Thirty-six envelopes in thirty-six days.  1,296 photographs.  I scour them desperately for anything I can recognize.  The closest they come to conveying any signs of life is the one that features an unfocused hand reaching out the window of a moving truck.  I can’t decide if the hand is yours.

I don’t sleep deeply after I hear your voice from the street.  I wake up and pore over the photos, trying to make out anything.  I hear overtones of your voice in the night sounds and look out the window to see a fox scurry through the shadows.

Everyday I check the mailbox, hoping for more photos.  But that’s it, thirty-six.

#

September 2008

You make true on your promise to break your camera.  You and I get drunk off Jim Beam at my place, and you tell me to follow you.  We walk across town to the West End, where we climb to the top of the new parking garage.

“People have been jumping off this thing at a magnificent rate since they built it,” you say.

I’m worried.  But I’m drunk, so I laugh.

You launch the camera over the edge to the street below.  It shatters without a sound.

#

February 2010

Your mom gives up searching for you after Christmas.  In January she plans your funeral.  We know there’s no body.

She kept prints of your photographs, and the service is more of an art exhibit of your work than it is a funeral.  She asks us all to say something, but before I’m supposed to speak, I slip out.  I had planned to come clean about the thirty-six envelopes you sent me the previous fall, but I can’t do it.

So while one of your cousins talks about your aesthetic grace with a camera, I ease one of your pieces off the wall of the funeral home and leave.

At home, I hang the piece in my bedroom.  It’s of a hobo on a dock looking out at an ocean sunset.

#

September 2013

All of this was years ago.  That time before you disappeared is an opaque dream.  I take down the photograph of the hobo on the dock a few months after I steal it from your funeral.  It makes me uneasy.  That would please you.  You love to make people uneasy.

After a year, I start going days without thinking of you.  Days become weeks.  Weeks become months.  Until you only snap into my thoughts when I pass that studio downtown where you did that first exhibit, or when I walk by Chloe’s old apartment.

But last week, I was packing up my place.  (My own life’s been a broken highway since you left.  I made plans to go back to school.  I want to be a counselor.)  While I’m packing, I think of the thirty-six envelopes in the back of my closet.  I look for them.  They’re gone.  Who would take them?  Everything else is here.  Even the matted and framed hobo photograph.
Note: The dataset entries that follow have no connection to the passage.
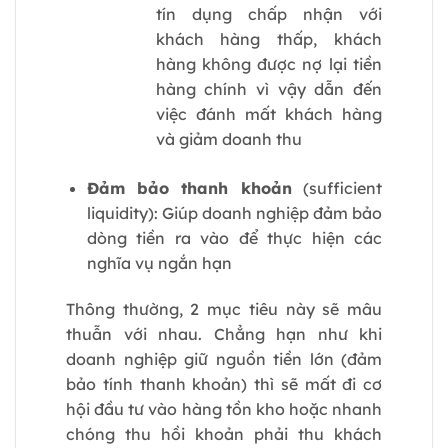
tín dụng chấp nhận với
khách hàng thấp, khách
hàng không được nợ lại tiền
hàng chính vì vậy dẫn đến
việc đánh mất khách hàng
và giảm doanh thu
Đảm bảo thanh khoản
(sufficient
liquidity): Giúp doanh nghiệp đảm bảo
dòng tiền ra vào để thực hiện các
nghĩa vụ ngắn hạn
Thông thường, 2 mục tiêu này sẽ mâu
thuẫn với nhau. Chẳng hạn như khi
doanh nghiệp giữ nguồn tiền lớn (đảm
bảo tính thanh khoản) thì sẽ mất đi cơ
hội đầu tư vào hàng tồn kho hoặc nhanh
chóng thu hồi khoản phải thu khách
I search everywhere.  Nothing.  No one knows about them except you and me.  If someone found them they wouldn’t understood.  The photographs don’t look like your style.  That was your code.

I see you everywhere now: darting around corners on the street, or two cars behind me when I’m stuck in traffic, even in line at the coffee shop.

I hear you calling my name at night.  Not urgent like you did three years ago when I stood in the street in my underwear.  It’s faint, but it’s you.

What are you trying to tell me?

I keep waiting for you to walk into my apartment with the box of photos, sit down across the room from me, and say, “That was something, wasn’t it?”